For years, foreign policy was bipartisan and expanding trade was considered highly desirable. Now, globalists have been overcome by protectionists, spurred by voters upset over stagnant purchasing power and rising income and asset inequality in G-7 countries. Trump’s 2016 election along with the UK’s “Brexit†from the European Union are among the results. Then there’s also the demise of global trade deals, which are being replaced by bilateral agreements or no pacts at all.
The US-China trade dispute will no doubt persist because China, with a declining labour force as a result of its earlier one child-per-couple policy, needs Western technologies to grow and achieve its worldwide leadership ambitions. But the US is opposed to the technology transfers China wants.

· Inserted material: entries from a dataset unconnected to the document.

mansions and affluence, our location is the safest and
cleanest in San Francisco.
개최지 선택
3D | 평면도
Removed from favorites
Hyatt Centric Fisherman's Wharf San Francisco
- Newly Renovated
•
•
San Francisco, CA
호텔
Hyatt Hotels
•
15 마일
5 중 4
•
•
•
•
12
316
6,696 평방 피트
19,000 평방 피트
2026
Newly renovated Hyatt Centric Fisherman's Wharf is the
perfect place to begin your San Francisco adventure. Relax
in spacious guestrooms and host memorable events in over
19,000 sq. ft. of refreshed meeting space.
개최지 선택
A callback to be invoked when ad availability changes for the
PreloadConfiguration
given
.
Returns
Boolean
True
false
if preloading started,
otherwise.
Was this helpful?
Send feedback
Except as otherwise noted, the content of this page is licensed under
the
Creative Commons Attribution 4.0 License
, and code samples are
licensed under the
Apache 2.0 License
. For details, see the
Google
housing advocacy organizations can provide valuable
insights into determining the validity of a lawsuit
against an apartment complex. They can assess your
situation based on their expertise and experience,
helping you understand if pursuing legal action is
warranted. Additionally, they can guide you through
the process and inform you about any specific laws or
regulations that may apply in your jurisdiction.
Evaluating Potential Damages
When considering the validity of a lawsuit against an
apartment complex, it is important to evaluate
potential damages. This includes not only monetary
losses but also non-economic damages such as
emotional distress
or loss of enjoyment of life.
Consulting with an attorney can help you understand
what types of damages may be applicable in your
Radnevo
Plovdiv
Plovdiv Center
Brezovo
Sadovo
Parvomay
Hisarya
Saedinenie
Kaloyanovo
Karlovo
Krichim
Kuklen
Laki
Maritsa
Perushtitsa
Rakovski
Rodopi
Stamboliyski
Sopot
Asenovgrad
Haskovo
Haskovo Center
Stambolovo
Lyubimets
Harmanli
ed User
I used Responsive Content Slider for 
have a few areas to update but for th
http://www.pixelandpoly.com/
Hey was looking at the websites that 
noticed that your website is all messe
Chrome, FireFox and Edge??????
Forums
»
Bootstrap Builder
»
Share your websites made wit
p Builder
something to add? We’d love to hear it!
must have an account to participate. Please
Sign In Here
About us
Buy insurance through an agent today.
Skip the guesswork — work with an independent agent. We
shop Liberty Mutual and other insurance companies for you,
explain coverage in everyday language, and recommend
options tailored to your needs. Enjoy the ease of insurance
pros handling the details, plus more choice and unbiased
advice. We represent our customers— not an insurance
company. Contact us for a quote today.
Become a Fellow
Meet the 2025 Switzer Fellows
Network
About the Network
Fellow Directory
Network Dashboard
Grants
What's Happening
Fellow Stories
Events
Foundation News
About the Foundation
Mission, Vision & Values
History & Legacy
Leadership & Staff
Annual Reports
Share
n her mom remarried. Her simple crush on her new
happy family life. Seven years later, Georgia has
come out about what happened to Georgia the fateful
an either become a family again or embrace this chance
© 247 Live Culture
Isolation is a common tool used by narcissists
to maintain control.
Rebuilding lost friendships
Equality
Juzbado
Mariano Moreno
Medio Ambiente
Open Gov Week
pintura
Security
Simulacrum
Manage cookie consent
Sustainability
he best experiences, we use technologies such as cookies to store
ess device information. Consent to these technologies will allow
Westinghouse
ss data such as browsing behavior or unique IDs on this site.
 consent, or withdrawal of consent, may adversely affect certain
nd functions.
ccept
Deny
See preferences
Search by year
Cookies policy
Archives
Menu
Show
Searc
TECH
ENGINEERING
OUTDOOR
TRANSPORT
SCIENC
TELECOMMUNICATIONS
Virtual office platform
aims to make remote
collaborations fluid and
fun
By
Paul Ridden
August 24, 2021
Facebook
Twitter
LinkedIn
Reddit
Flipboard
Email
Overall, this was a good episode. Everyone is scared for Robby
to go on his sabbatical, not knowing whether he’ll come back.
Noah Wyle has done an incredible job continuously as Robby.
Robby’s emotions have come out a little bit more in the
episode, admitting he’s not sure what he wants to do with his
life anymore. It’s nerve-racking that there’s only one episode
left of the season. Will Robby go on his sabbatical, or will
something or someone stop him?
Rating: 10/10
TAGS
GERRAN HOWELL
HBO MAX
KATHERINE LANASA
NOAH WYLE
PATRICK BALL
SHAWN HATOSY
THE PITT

The dollar’s slide from 1985 until 2007 encouraged US exports, curbed imports and gave US multinationals currency-related boosts to profits. Since then, the dollar index has rallied 33% amid a global demand for haven assets. And it should continue to, given the relatively faster growth of the US economy, its huge, free and open financial markets and the lack of meaningful substitutes for the greenback.
In this different economic climate, it’s hard to time the end of the current recovery. Still, it will end, due either to Fed overtightening or a financial crisis, like the 2000 dot-com blow-off or the 2007-2009 subprime mortgage collapse. In the current excess supply-savings glut-deflationary world, it’s likely a recession will unfold due to a shock before the Fed overtightens.
No financial crises are in sight, but there are possibilities such as excess debt in China and among US businesses, a trade war escalation, consumer retrenchment resulting in widespread deflation, and disappointing corporate profits measured against sky-high stock prices. Watch for specific imbalances, not typical past patterns.